Under inert gas atmosphere, to a solution of adonirubin (0.254 g, 0.385 mmol) in dichloromethane (10 ml) was added pyridine (0.050 ml, 0.616 mmol) and butyryl chloride (0.065 ml, 0.616 mmol) drop wise within 2min, whereby the temperature increased to 23.5 °C. After 90min at room temperature only partial conversion was observed (TLC). Therefore, after 1.5h more pyridine (0.050 ml, 0.616 mmol) and butyryl chloride (0.068 ml, 0.616 mmol) were added drop wise and stirring was continued. After another 3h 45min the reaction solution was warmed to 35 °C for 30min. Then, ethanol (10 ml) was added slowly to remove access of butyryl chloride. The product was crystallized from dichloromethane / ethanol (10 ml). The crystalline product was removed by filtration (G3 sinter) and washed with ethanol (2 x 1.0 ml). Additional crystals were recovered from the mother liquor by filtration over a membrane filter. These crystals were also rinsed with ethanol (2 x 1.0 ml). The combined crystalline material was dried in high vacuo for 2h at 35 °C. Adonirubin butyrate was obtained as purple crystals (0.127 g) in 50% yield.

Example 3

Under inert gas atmosphere, to a solution of 3-hydroxyechinenone (0.45 g, 0.794 mmol) in dichloromethane (10 ml) was added pyridine (0.103 ml, 1.270 mmol) and butyryl chloride (0.133 ml, 1.270 mmol) drop wise 6min, whereby the temperature increased to 21 °C. After 60min at room temperature only partial conversion was observed (TLC). Therefore, subsequently more pyridine (0.077 ml, 0.953 mmol) and butyryl chloride (0.10 ml, 0.935 mmol) were added drop wise and stirring was continued. After another 3h 45min, the reaction mixture warmed to 35 °C for 30min. Then, ethanol (7 ml) was added slowly to remove access of butyryl chloride. The product was crystallized from dichloromethane / ethanol (10 ml). The crystalline product was removed by filtration (G3 sinter) and washed with ethanol (2 x 2.0 ml).

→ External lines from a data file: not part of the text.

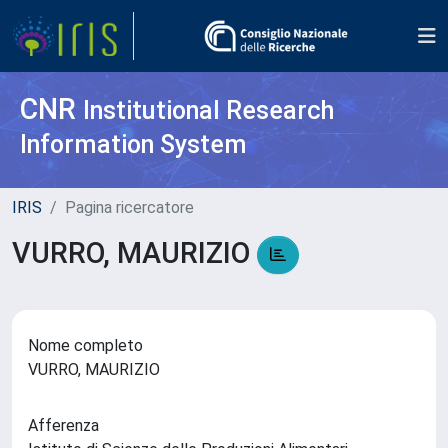
CNR
Institutional Research
Information System
IRIS
Pagina ricercatore
VURRO, MAURIZIO
Nome completo
VURRO, MAURIZIO
Afferenza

The crystalline material was dried overnight at r.t. and 10mbar. 3-Hydroxyechinenone butyrate was obtained as purple crystals (0.127 g) in 54% yield.

Example 4

Under inert gas atmosphere, to a solution of 3’-hydroxyechinenone (0.45 g, 0.780 mmol) in dichloromethane (10 ml) was added pyridine (0.076 ml, 0.935 mmol) and butyryl chloride (0.098 ml, 0.935 mmol) drop wise within 6min, whereby the temperature increased to 21 °C.

After 90min at room temperature only partial conversion was observed (TLC). Therefore, after 1 h 45min more pyridine (0.025 ml, 0.312 mmol) and butyryl chloride (0.033 ml, 0.312 mmol) were added drop wise and stirring was continued. After another 1h 15min at r.t. the reaction was completed. Then, ethanol (7 ml) was added slowly to remove access of butyryl chloride. The solvents were removed under reduced pressure and the resulting oily residue was dried in high vacuum. 3’-Hydroxyechinenone butyrate was obtained as dark-red amorphous solid (0.43 g) as a mixture of three isomers in 87% yield (sum of isomers).